The Heart of the Matter: The Lost Generation

Part 4 of 14 – This series of columns is based on the work of Fr. Chad Ripperger that analyzes the spirits of the past six generations and how those spirits have affected the Church.  We only ask that you consider whether his descriptions are true in a general sense, even if they do not describe you or people you know.

If the sixth generation in America is the one being born now according to Fr. Ripperger, then he is counting from the generation that grew up during World War I and lived to see enormous changes in travel, communications, industry, weaponry, medicine, and just about every other area of life.  Fr. Ripperger notes that Ernest Hemmingway called this the Lost Generation.  Many in his day were deliberately drifting away from the traditions and values of their parents and grandparents into a life of hedonism that we now call the Roaring Twenties.  “However,” he notes, “most members of this generation followed the traditions of their parents, especially in the area of religion.”

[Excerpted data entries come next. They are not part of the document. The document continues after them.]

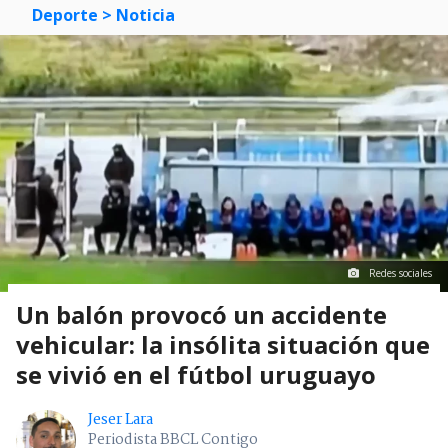
Deporte
> Noticia
Redes sociales
Un balón provocó un accidente
vehicular: la insólita situación que
se vivió en el fútbol uruguayo
Jeser Lara
Periodista BBCL Contigo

Perhaps the most important characteristic of this WWI generation “was their appropriation of suffering.” Fr. Ripperger goes on to describe this quality:

[T]his is the generation that could suffer without complaining. They went through the First World War (although most did not fight in it); they went through the Great Depression; they also went through the Second World War and most did not fight in that war either. But the ability to endure suffering and to offer it up was almost at the level of instinct. In fact, for them suffering was such a part of life that to talk about it was like talking about the rate of growth of the grass outside. Life was suffering, a valle lacrimarum – a vale of tears – and so one simply did not talk about it. (all quotes taken from Latin Mass magazine, summer 2012)

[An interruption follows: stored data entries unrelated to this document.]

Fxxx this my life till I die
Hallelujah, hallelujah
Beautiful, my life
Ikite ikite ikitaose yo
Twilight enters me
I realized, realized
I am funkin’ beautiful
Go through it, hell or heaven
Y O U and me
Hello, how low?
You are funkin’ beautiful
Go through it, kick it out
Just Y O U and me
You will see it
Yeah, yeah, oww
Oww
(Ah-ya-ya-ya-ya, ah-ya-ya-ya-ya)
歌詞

While we might admire this ability to endure suffering without complaint, Fr. Ripperger says this created a problem that would affect all the future generations to come.  Simply put, they didn’t communicate, and in so doing, they fell prey to the fault St. Paul warned Christians parents about in the first century:

Fathers, do not provoke your children to anger, but bring them up with the training and instruction of the Lord. (Ephesians 6:4)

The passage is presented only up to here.